Among the entries that follow, how many lines contain the word "interface"? Give the number alone.
═════ Supplied records ═════
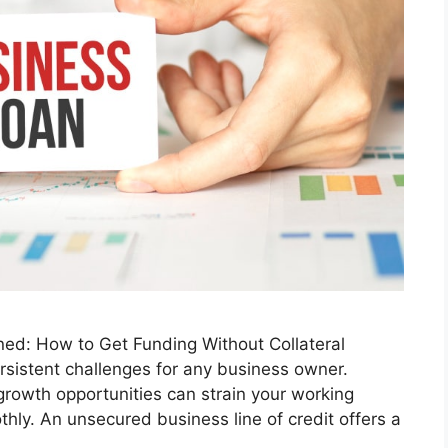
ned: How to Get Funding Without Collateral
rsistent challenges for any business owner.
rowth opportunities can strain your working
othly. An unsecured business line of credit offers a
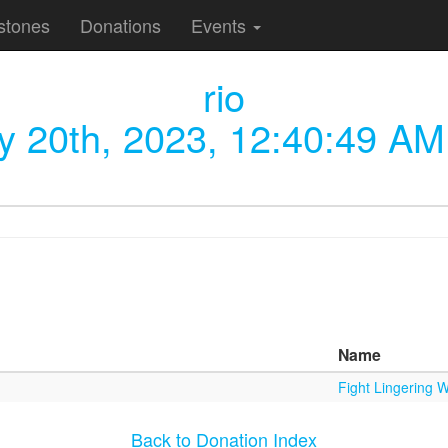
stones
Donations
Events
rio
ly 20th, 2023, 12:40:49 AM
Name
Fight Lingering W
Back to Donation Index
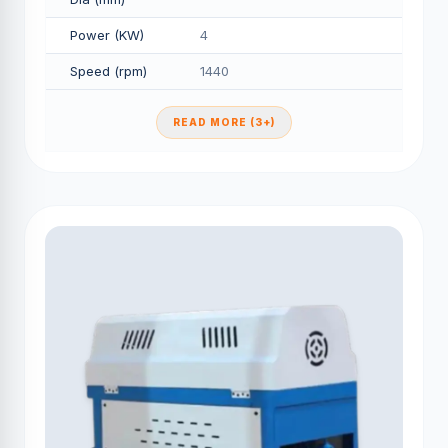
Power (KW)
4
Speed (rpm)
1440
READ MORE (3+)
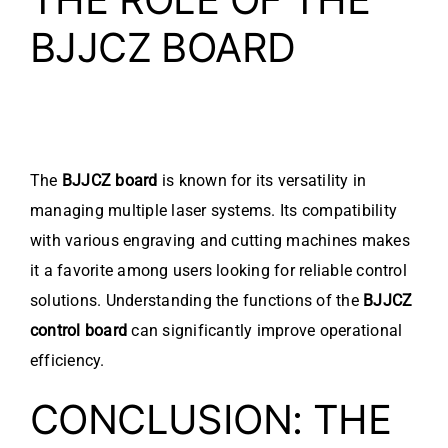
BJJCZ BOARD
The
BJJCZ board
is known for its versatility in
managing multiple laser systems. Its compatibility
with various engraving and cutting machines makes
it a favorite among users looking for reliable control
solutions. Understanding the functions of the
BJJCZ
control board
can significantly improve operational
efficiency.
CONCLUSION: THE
═════
═════ Supplied records ═════
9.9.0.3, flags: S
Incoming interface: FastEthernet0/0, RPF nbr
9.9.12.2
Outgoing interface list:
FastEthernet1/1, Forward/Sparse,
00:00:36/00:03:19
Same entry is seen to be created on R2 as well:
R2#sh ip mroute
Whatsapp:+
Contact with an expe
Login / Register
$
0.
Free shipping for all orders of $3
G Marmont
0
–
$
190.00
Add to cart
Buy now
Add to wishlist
═════
**Exercise answer:**
2